Restatements are essentially codifications of common law judge-made doctrines that develop gradually over time because of the principle of stare decisis. Although Restatements are not binding authority in and of themselves, they are highly persuasive because they are formulated over several years with extensive input from law professors, practicing attorneys, and judges. When done right, they reflect the consensus of the American legal community as to what the law is (and in some areas, what it should become).
Courts are under no formal obligation to adopt Restatement sections as the law. But they often do, because such sections accurately restate the already-established law in that jurisdiction, or on issues of first impression, are persuasive in terms of demonstrating what is the current trend that other jurisdictions are following.
The reasoning behind Restatements is that there are some legal doctrines so well-established that it makes no sense to force lawyers and judges to cite a string of hoary old cases every time they wish to invoke such doctrines. Although there are treatises for some areas of the law that may be cited in place of a string of cases, treatise authors are human and treatises are not always perfect or reflect only one person's view as what the law is. Even worse, the cases cited for a particular principle may not actually fit together very well to form a coherent legal rule.

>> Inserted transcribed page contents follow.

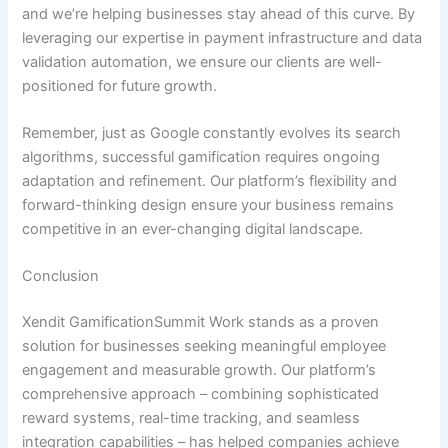
and we’re helping businesses stay ahead of this curve.
By
leveraging our expertise in payment infrastructure and data
validation automation
, we ensure our clients are well-
positioned for future growth.
Remember, just as Google constantly evolves its search
algorithms, successful gamification requires ongoing
adaptation and refinement. Our platform’s flexibility and
forward-thinking design ensure your business remains
competitive in an ever-changing digital landscape.
Conclusion
Xendit GamificationSummit Work stands as a proven
solution for businesses seeking meaningful employee
engagement and measurable growth. Our platform’s
comprehensive approach – combining sophisticated
reward systems, real-time tracking, and seamless
integration capabilities – has helped companies achieve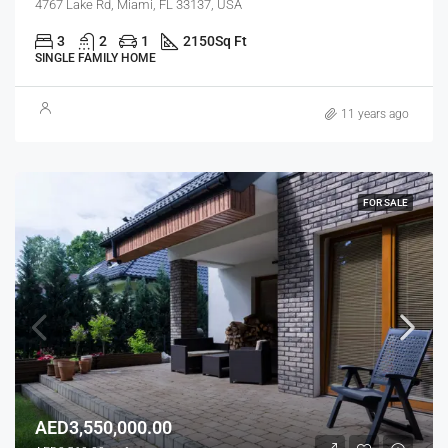
4767 Lake Rd, Miami, FL 33137, USA
3
2
1
2150
Sq Ft
SINGLE FAMILY HOME
11 years ago
FOR SALE
AED3,550,000.00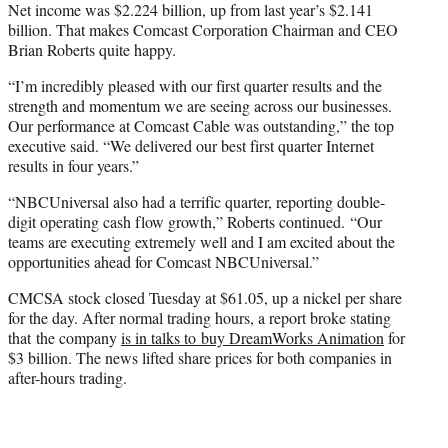
Net income was $2.224 billion, up from last year’s $2.141
billion. That makes Comcast Corporation Chairman and CEO
Brian Roberts quite happy.
“I’m incredibly pleased with our first quarter results and the
strength and momentum we are seeing across our businesses.
Our performance at Comcast Cable was outstanding,” the top
executive said. “We delivered our best first quarter Internet
results
in four years.”
“NBCUniversal also had a terrific quarter, reporting double-
digit operating cash flow growth,” Roberts continued. “Our
teams are executing extremely well and I am excited about the
opportunities ahead for Comcast NBCUniversal.”
CMCSA stock closed Tuesday at $61.05, up a nickel per share
for the day. After normal trading hours, a report broke stating
that the company
is in talks to buy DreamWorks Animation
for
$3 billion. The news lifted share prices for both companies in
after-hours trading.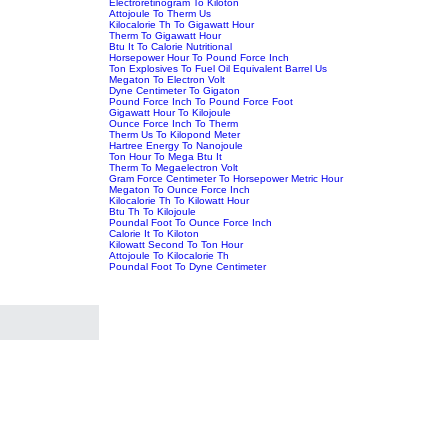
Electroretinogram To Kiloton
Attojoule To Therm Us
Kilocalorie Th To Gigawatt Hour
Therm To Gigawatt Hour
Btu It To Calorie Nutritional
Horsepower Hour To Pound Force Inch
Ton Explosives To Fuel Oil Equivalent Barrel Us
Megaton To Electron Volt
Dyne Centimeter To Gigaton
Pound Force Inch To Pound Force Foot
Gigawatt Hour To Kilojoule
Ounce Force Inch To Therm
Therm Us To Kilopond Meter
Hartree Energy To Nanojoule
Ton Hour To Mega Btu It
Therm To Megaelectron Volt
Gram Force Centimeter To Horsepower Metric Hour
Megaton To Ounce Force Inch
Kilocalorie Th To Kilowatt Hour
Btu Th To Kilojoule
Poundal Foot To Ounce Force Inch
Calorie It To Kiloton
Kilowatt Second To Ton Hour
Attojoule To Kilocalorie Th
Poundal Foot To Dyne Centimeter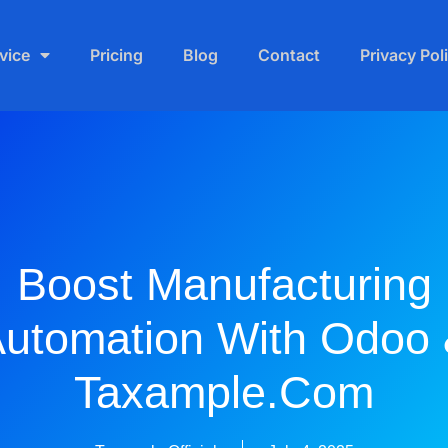
vice
Pricing
Blog
Contact
Privacy Pol
Boost Manufacturing
utomation With Odoo
Taxample.com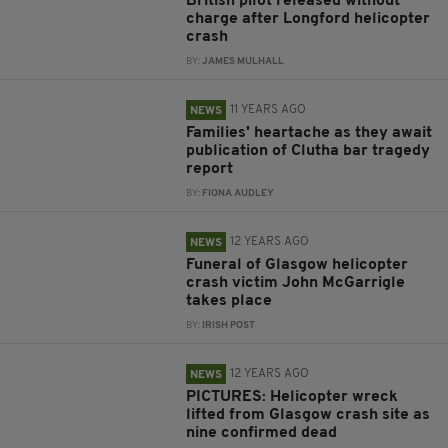
British pilot released without
charge after Longford helicopter
crash
BY:
JAMES MULHALL
11 YEARS AGO
NEWS
Families' heartache as they await
publication of Clutha bar tragedy
report
BY:
FIONA AUDLEY
12 YEARS AGO
NEWS
Funeral of Glasgow helicopter
crash victim John McGarrigle
takes place
BY:
IRISH POST
12 YEARS AGO
NEWS
PICTURES: Helicopter wreck
lifted from Glasgow crash site as
nine confirmed dead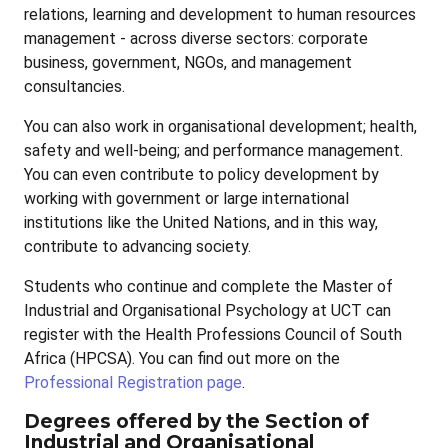
relations, learning and development to human resources
management - across diverse sectors: corporate
business, government, NGOs, and management
consultancies.
You can also work in organisational development; health,
safety and well-being; and performance management.
You can even contribute to policy development by
working with government or large international
institutions like the United Nations, and in this way,
contribute to advancing society.
Students who continue and complete the Master of
Industrial and Organisational Psychology at UCT can
register with the Health Professions Council of South
Africa (HPCSA). You can find out more on the
Professional Registration page
.
Degrees offered by the Section of
Industrial and Organisational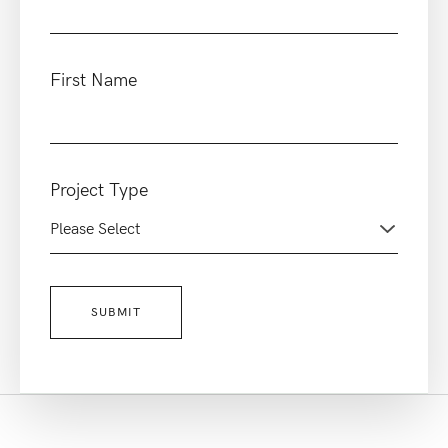
First Name
Project Type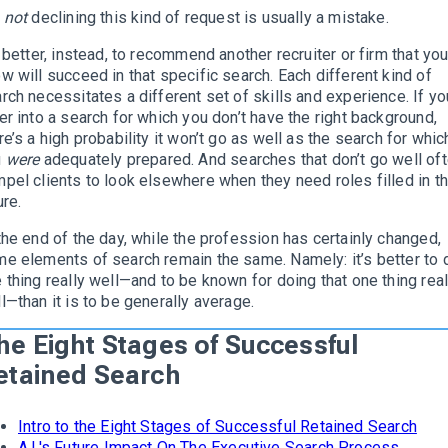
t
not
declining this kind of request is usually a mistake.
s better, instead, to recommend another recruiter or firm that yo
w will succeed in that specific search. Each different kind of
rch necessitates a different set of skills and experience. If yo
er into a search for which you don’t have the right background,
re’s a high probability it won’t go as well as the search for whic
u
were
adequately prepared. And searches that don’t go well of
pel clients to look elsewhere when they need roles filled in t
ure.
the end of the day, while the profession has certainly changed,
e elements of search remain the same. Namely: it’s better to 
 thing really well—and to be known for doing that one thing real
l—than it is to be generally average.
he Eight Stages of Successful
etained Search
Intro to the Eight Stages of Successful Retained Search
A.I.'s Future Impact On The Executive Search Process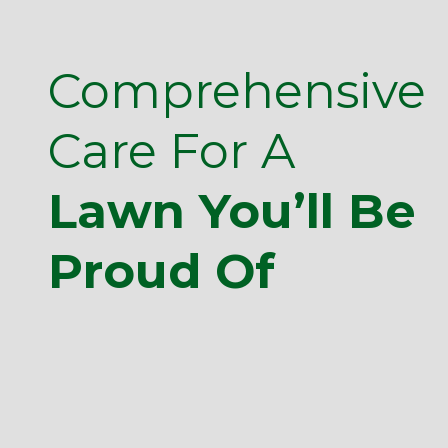
Comprehensive
Care For A
Lawn You’ll Be
Proud Of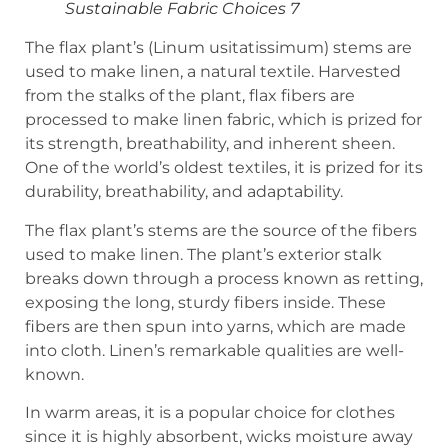
Sustainable Fabric Choices 7
The flax plant’s (Linum usitatissimum) stems are
used to make linen, a natural textile. Harvested
from the stalks of the plant, flax fibers are
processed to make linen fabric, which is prized for
its strength, breathability, and inherent sheen.
One of the world’s oldest textiles, it is prized for its
durability, breathability, and adaptability.
The flax plant’s stems are the source of the fibers
used to make linen. The plant’s exterior stalk
breaks down through a process known as retting,
exposing the long, sturdy fibers inside. These
fibers are then spun into yarns, which are made
into cloth. Linen’s remarkable qualities are well-
known.
In warm areas, it is a popular choice for clothes
since it is highly absorbent, wicks moisture away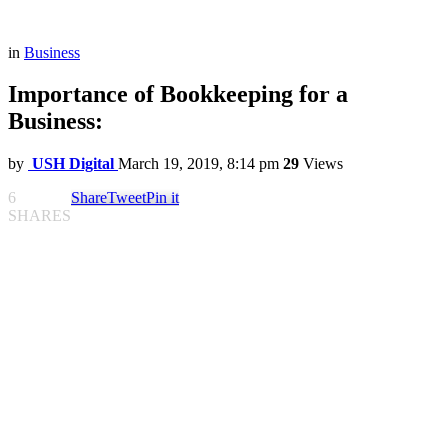
in
Business
Importance of Bookkeeping for a
Business:
by
USH Digital
March 19, 2019, 8:14 pm
29
Views
6
Share
Tweet
Pin it
SHARES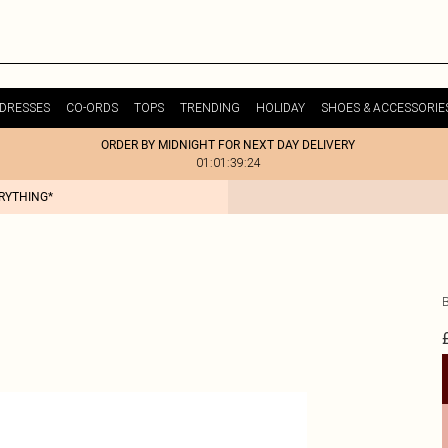
DRESSES
CO-ORDS
TOPS
TRENDING
HOLIDAY
SHOES & ACCESSORIE
ORDER BY MIDNIGHT FOR NEXT DAY DELIVERY
01:01:39:24
ERYTHING*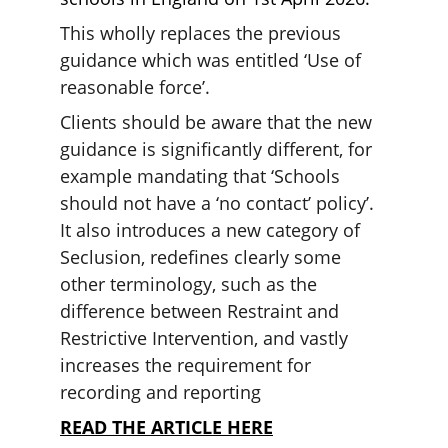
This wholly replaces the previous 
guidance which was entitled ‘Use of 
reasonable force’.
Clients should be aware that the new 
guidance is significantly different, for 
example mandating that ‘Schools 
should not have a ‘no contact’ policy’. 
It also introduces a new category of 
Seclusion, redefines clearly some 
other terminology, such as the 
difference between Restraint and 
Restrictive Intervention, and vastly 
increases the requirement for 
recording and reporting
READ THE ARTICLE HERE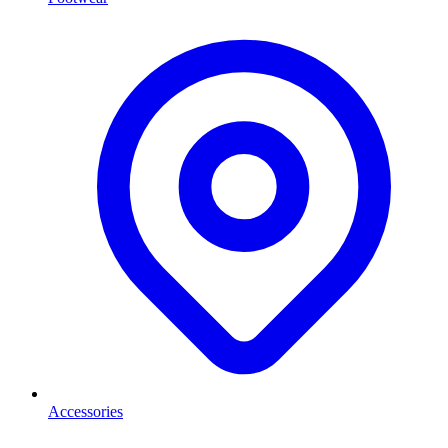
Accessories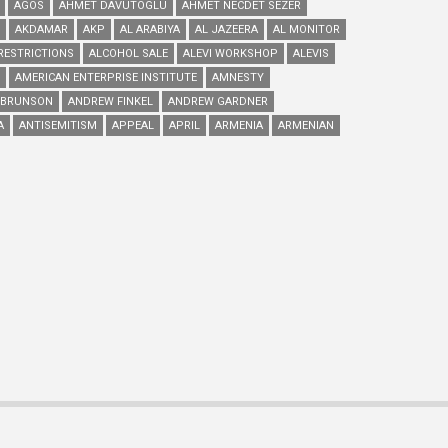
AGOS
AHMET DAVUTOGLU
AHMET NECDET SEZER
AKDAMAR
AKP
AL ARABIYA
AL JAZEERA
AL MONITOR
RESTRICTIONS
ALCOHOL SALE
ALEVI WORKSHOP
ALEVIS
AMERICAN ENTERPRISE INSTITUTE
AMNESTY
 BRUNSON
ANDREW FINKEL
ANDREW GARDNER
A
ANTISEMITISM
APPEAL
APRIL
ARMENIA
ARMENIAN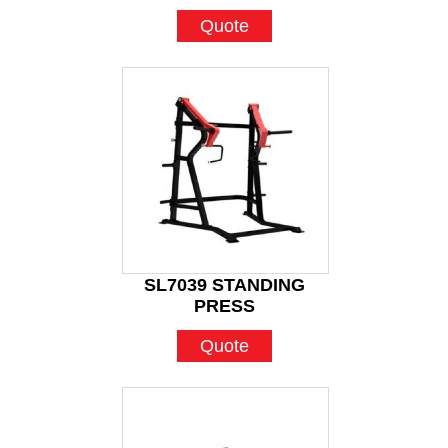
Quote
SL7039 STANDING
PRESS
Quote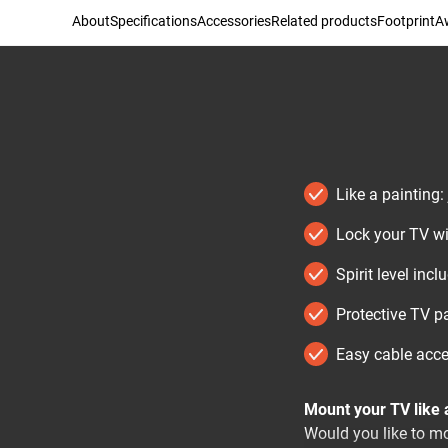
About
Specifications
Accessories
Related products
Footprint
Aw
Like a painting:
Lock your TV wi
Spirit level incl
Protective TV pa
Easy cable acc
Mount your TV like a
Would you like to mou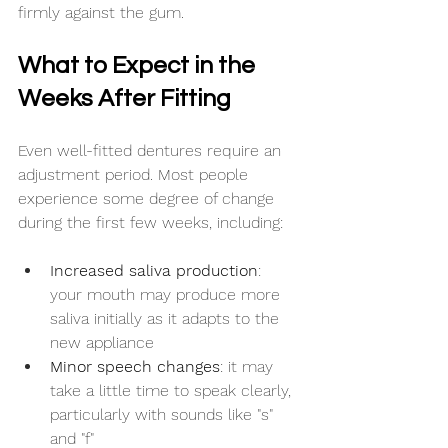
firmly against the gum.
What to Expect in the 
Weeks After Fitting
Even well-fitted dentures require an 
adjustment period. Most people 
experience some degree of change 
during the first few weeks, including:
Increased saliva production
: 
your mouth may produce more 
saliva initially as it adapts to the 
new appliance
Minor speech changes
: it may 
take a little time to speak clearly, 
particularly with sounds like "s" 
and "f"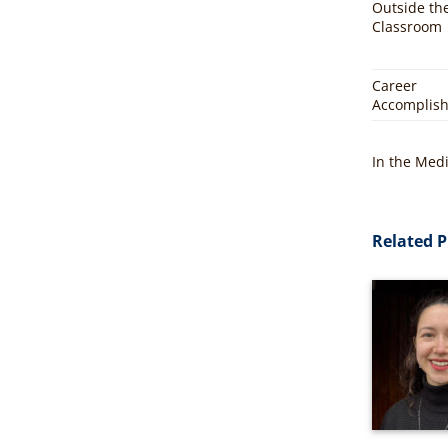
Outside th
Classroom
Career
Accomplis
In the Med
Related P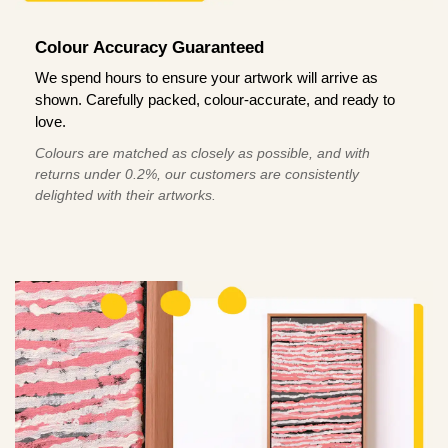
Colour Accuracy Guaranteed
We spend hours to ensure your artwork will arrive as
shown. Carefully packed, colour-accurate, and ready to
love.
Colours are matched as closely as possible, and with
returns under 0.2%, our customers are consistently
delighted with their artworks.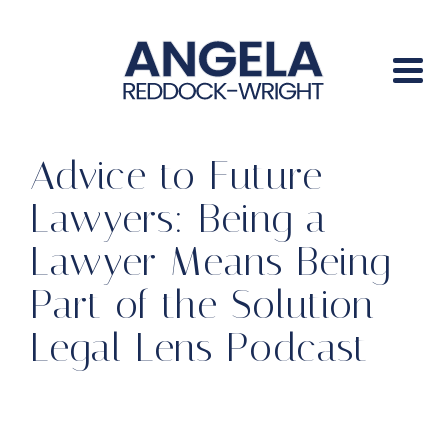
Advice to Future
Lawyers: Being a
Lawyer Means Being
Part of the Solution –
Legal Lens Podcast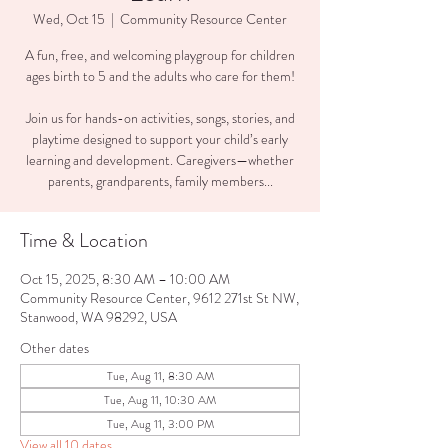
Wed, Oct 15
  |  
Community Resource Center
A fun, free, and welcoming playgroup for children
ages birth to 5 and the adults who care for them!
Join us for hands-on activities, songs, stories, and
playtime designed to support your child’s early
learning and development. Caregivers—whether
parents, grandparents, family members...
Time & Location
Oct 15, 2025, 8:30 AM – 10:00 AM
Community Resource Center, 9612 271st St NW,
Stanwood, WA 98292, USA
Other dates
Tue, Aug 11, 8:30 AM
Tue, Aug 11, 10:30 AM
Tue, Aug 11, 3:00 PM
View all 10 dates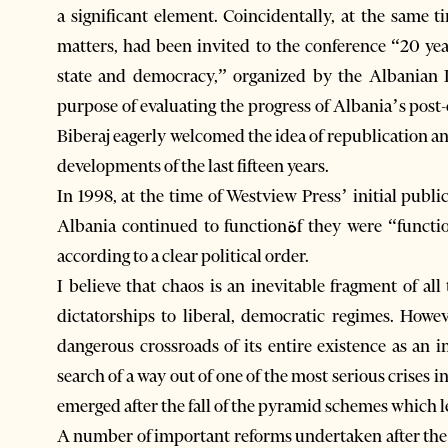
a significant element. Coincidentally, at the same
matters, had been invited to the conference “20 yea
state and democracy,” organized by the Albanian I
purpose of evaluating the progress of Albania’s post-communist transitio
Biberaj eagerly welcomed the idea of republication a
developments of the last fifteen years.
In 1998, at the time of Westview Press’ initial publi
Albania continued to functionةf they were “functioning” at allحore in a chaotic manner, rather than
according to a clear political order.
I believe that chaos is an inevitable fragment of al
dictatorships to liberal, democratic regimes. Howe
dangerous crossroads of its entire existence as an i
search of a way out of one of the most serious crises in its entire mo
emerged after the fall of the pyramid schemes which led
A number of important reforms undertaken after the c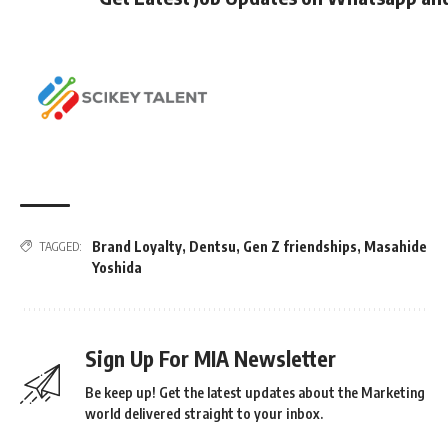
Brand Loyalty
,
Dentsu
,
Gen Z friendships
,
Masahide
TAGGED:
Yoshida
Sign Up For MIA Newsletter
Be keep up! Get the latest updates about the Marketing
world delivered straight to your inbox.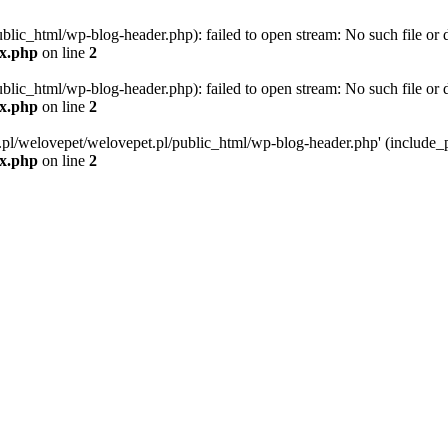
blic_html/wp-blog-header.php): failed to open stream: No such file or d
ex.php
on line
2
blic_html/wp-blog-header.php): failed to open stream: No such file or d
ex.php
on line
2
g.pl/welovepet/welovepet.pl/public_html/wp-blog-header.php' (include_pa
ex.php
on line
2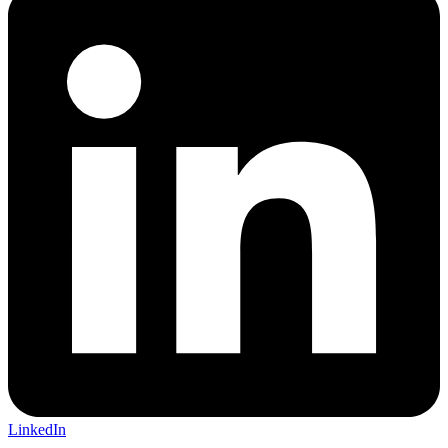
LinkedIn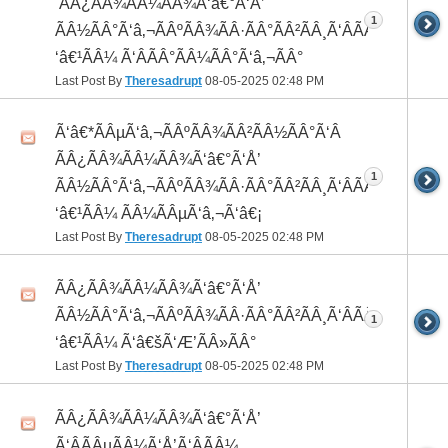
 ÃÂ¿ÃÂ¾ÃÂ¼ÃÂ¾Ã‘â€°Ã‘Å’
1
ÃÂ½ÃÂ°Ã‘â‚¬ÃÂºÃÂ¾ÃÂ·ÃÂ°ÃÂ²ÃÂ¸Ã‘ÂÃÂ¸ÃÂ¼Ã
‘â€¹ÃÂ¼ Ã‘ÂÃÂ°ÃÂ¼ÃÂ°Ã‘â‚¬ÃÂ°
Last Post By
Theresadrupt
08-05-2025
02:48 PM
Ã‘â€*ÃÂµÃ‘â‚¬ÃÂºÃÂ¾ÃÂ²ÃÂ½ÃÂ°Ã‘Â
ÃÂ¿ÃÂ¾ÃÂ¼ÃÂ¾Ã‘â€°Ã‘Å’
1
ÃÂ½ÃÂ°Ã‘â‚¬ÃÂºÃÂ¾ÃÂ·ÃÂ°ÃÂ²ÃÂ¸Ã‘ÂÃÂ¸ÃÂ¼Ã
‘â€¹ÃÂ¼ ÃÂ¼ÃÂµÃ‘â‚¬Ã‘â€¡
Last Post By
Theresadrupt
08-05-2025
02:48 PM
ÃÂ¿ÃÂ¾ÃÂ¼ÃÂ¾Ã‘â€°Ã‘Å’
ÃÂ½ÃÂ°Ã‘â‚¬ÃÂºÃÂ¾ÃÂ·ÃÂ°ÃÂ²ÃÂ¸Ã‘ÂÃÂ¸ÃÂ¼Ã
1
‘â€¹ÃÂ¼ Ã‘â€šÃ‘Æ’ÃÂ»ÃÂ°
Last Post By
Theresadrupt
08-05-2025
02:48 PM
ÃÂ¿ÃÂ¾ÃÂ¼ÃÂ¾Ã‘â€°Ã‘Å’
Ã‘ÂÃÂµÃÂ¼Ã‘Å’Ã‘ÂÃÂ¼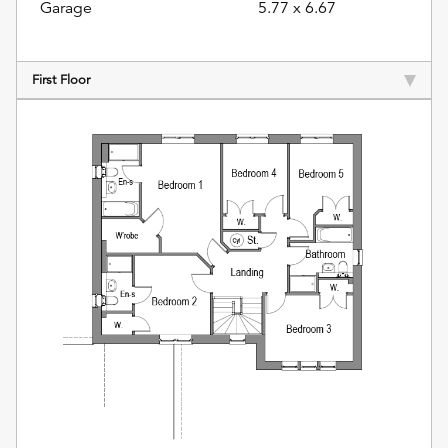
Garage
5.77 x 6.67
First Floor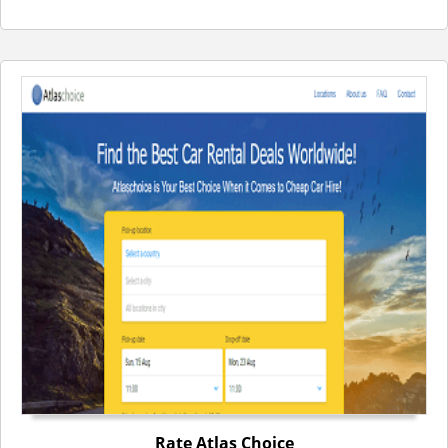
Rate Atlas Choice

By citing a Restatement section, a lawyer avoids all these problems. Then the judge can look up that section, which includes a detailed discussion of all the common law cases that went into the principle summarized in that one section.
Between 1923 and 1944, Restatements of the Law were developed for Agency, Conflict of Laws, Contracts, Judgments, Property, Restitution, Security, Torts, and Trusts. In 1952, the Institute started Restatement Second — updates of the original Restatements with new analyses and concepts with and expanded authorities.
In 1987 the a third series of Restatements was started, with a new Restatement of the Foreign Relations Law of the United States, The Restatement Third now includes Restatements of Unfair Competition, Property (Mortgages and Servitudes), Suretyship and Guaranty, Torts (Products Liability and Apportionment of Liability), and The Law Governing Lawyers. New Restatements on Agency, Property (Wills and Other Donative Transfers), Restitution and Unjust Enrichment, Trusts, Torts (Liability for Physical Harm), and Employment Law are also being developed as part of Restatement Third.
Also notable is the Uniform Commercial Code (UCC), a joint project of the ALI and the National Conference of Commissioners on Uniform State Laws (NCCUSL).